(Given data Opens)
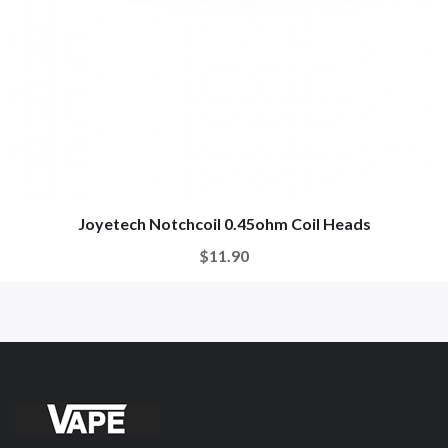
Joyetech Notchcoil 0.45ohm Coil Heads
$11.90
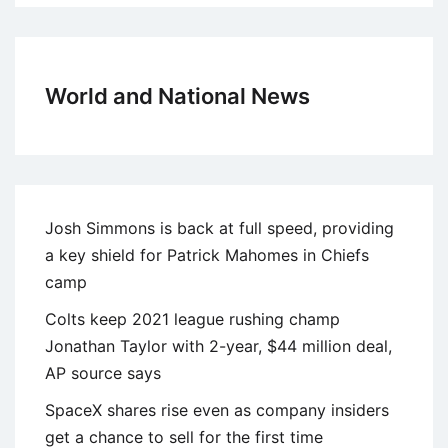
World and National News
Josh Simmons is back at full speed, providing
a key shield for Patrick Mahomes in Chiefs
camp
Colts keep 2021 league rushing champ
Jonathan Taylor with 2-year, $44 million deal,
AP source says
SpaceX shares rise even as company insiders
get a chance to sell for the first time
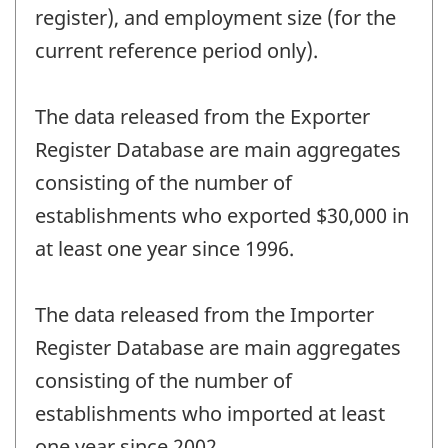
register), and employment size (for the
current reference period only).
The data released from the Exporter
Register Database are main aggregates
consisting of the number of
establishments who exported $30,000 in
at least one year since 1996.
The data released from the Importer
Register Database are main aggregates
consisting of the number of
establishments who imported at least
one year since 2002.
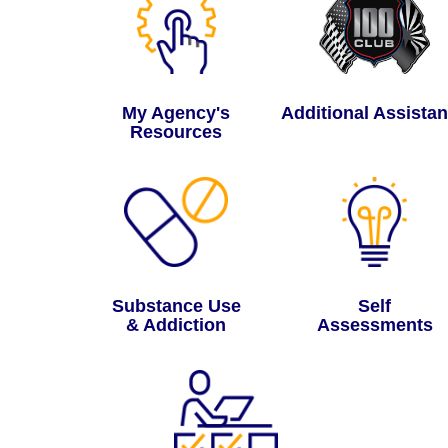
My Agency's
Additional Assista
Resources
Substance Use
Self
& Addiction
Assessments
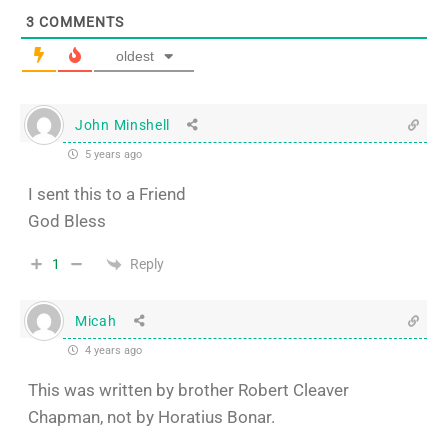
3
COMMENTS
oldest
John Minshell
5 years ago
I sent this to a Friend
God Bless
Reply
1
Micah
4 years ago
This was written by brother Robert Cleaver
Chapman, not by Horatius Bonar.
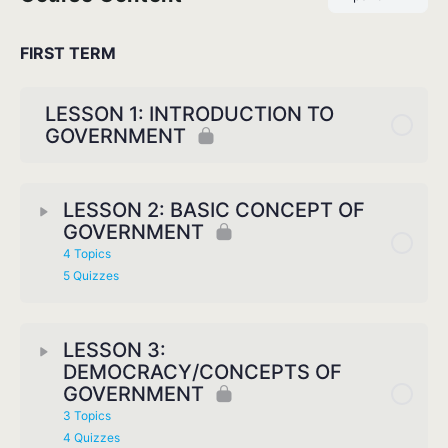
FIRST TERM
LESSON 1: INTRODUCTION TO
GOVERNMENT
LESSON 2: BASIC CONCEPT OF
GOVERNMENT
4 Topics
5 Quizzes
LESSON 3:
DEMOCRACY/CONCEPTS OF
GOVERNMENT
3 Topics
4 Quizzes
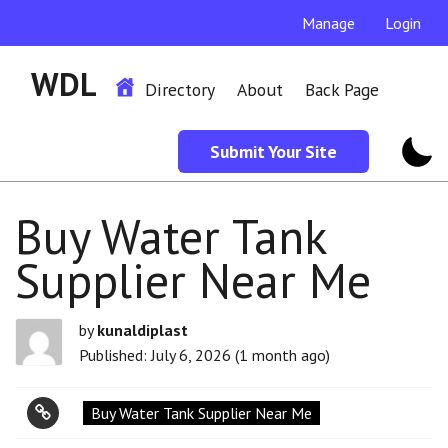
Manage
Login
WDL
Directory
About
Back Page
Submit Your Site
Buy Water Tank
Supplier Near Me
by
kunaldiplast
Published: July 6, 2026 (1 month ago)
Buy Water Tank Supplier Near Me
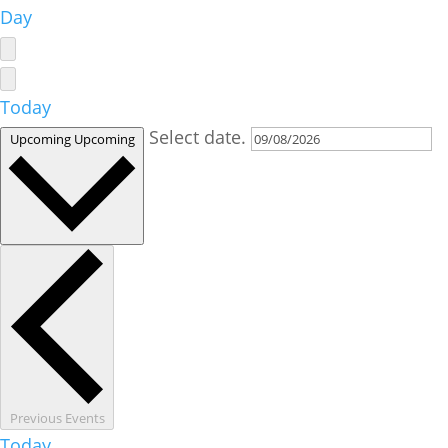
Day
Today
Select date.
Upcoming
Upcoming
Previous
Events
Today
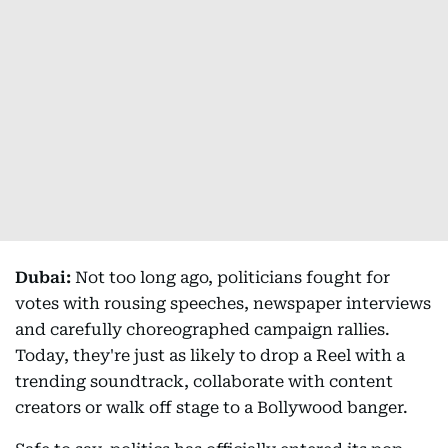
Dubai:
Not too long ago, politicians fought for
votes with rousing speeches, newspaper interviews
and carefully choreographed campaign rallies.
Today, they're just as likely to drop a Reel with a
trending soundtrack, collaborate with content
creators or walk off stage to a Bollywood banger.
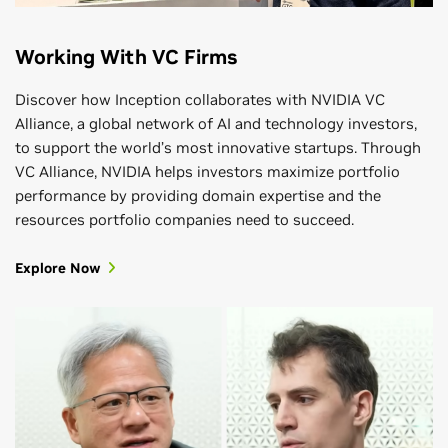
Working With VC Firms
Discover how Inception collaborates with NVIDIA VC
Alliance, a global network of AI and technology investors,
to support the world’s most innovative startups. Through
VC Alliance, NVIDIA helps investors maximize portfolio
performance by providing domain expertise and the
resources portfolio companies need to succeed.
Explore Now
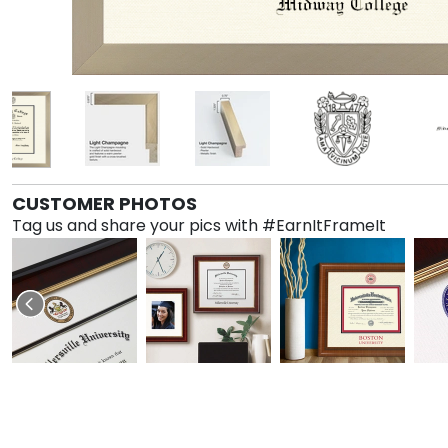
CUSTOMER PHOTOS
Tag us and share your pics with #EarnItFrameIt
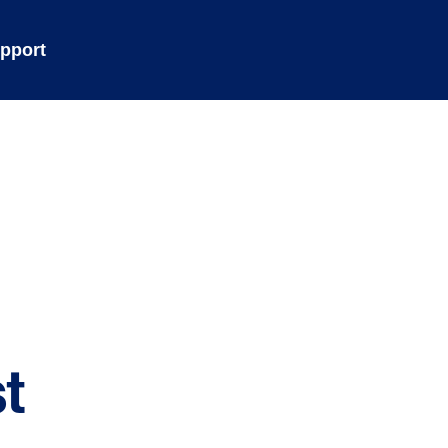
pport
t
(Given data Closes)
(Given data Opens)
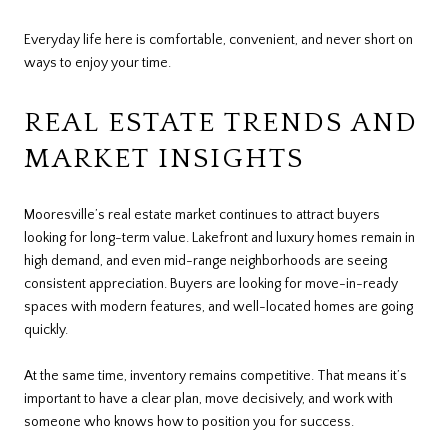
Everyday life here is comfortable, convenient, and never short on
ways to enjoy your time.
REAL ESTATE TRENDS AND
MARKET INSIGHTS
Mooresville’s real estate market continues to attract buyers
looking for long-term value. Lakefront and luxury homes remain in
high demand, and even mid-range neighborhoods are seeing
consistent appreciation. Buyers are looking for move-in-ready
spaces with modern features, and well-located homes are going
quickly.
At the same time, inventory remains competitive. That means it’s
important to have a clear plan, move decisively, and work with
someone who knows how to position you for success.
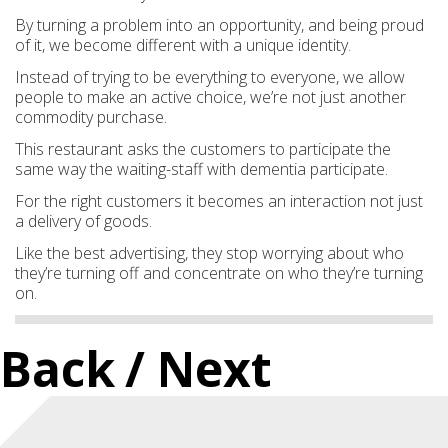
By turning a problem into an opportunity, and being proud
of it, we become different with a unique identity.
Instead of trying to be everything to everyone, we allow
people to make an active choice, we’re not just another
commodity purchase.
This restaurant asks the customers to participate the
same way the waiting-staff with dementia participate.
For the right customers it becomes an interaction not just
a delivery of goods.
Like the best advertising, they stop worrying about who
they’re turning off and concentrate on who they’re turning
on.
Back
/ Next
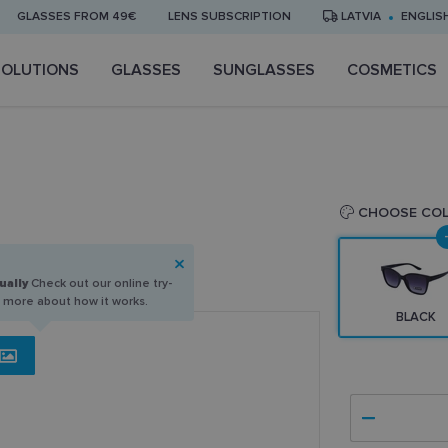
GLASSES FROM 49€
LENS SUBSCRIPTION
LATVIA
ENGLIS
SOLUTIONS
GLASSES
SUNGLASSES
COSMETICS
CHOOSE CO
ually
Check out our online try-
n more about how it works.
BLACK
(Given data Closes)
→ **What you should do**
What lines in the listing include the string "released"? Copy them out.

→ **Answer space**
The data released from the Exporter
The data released from the Importer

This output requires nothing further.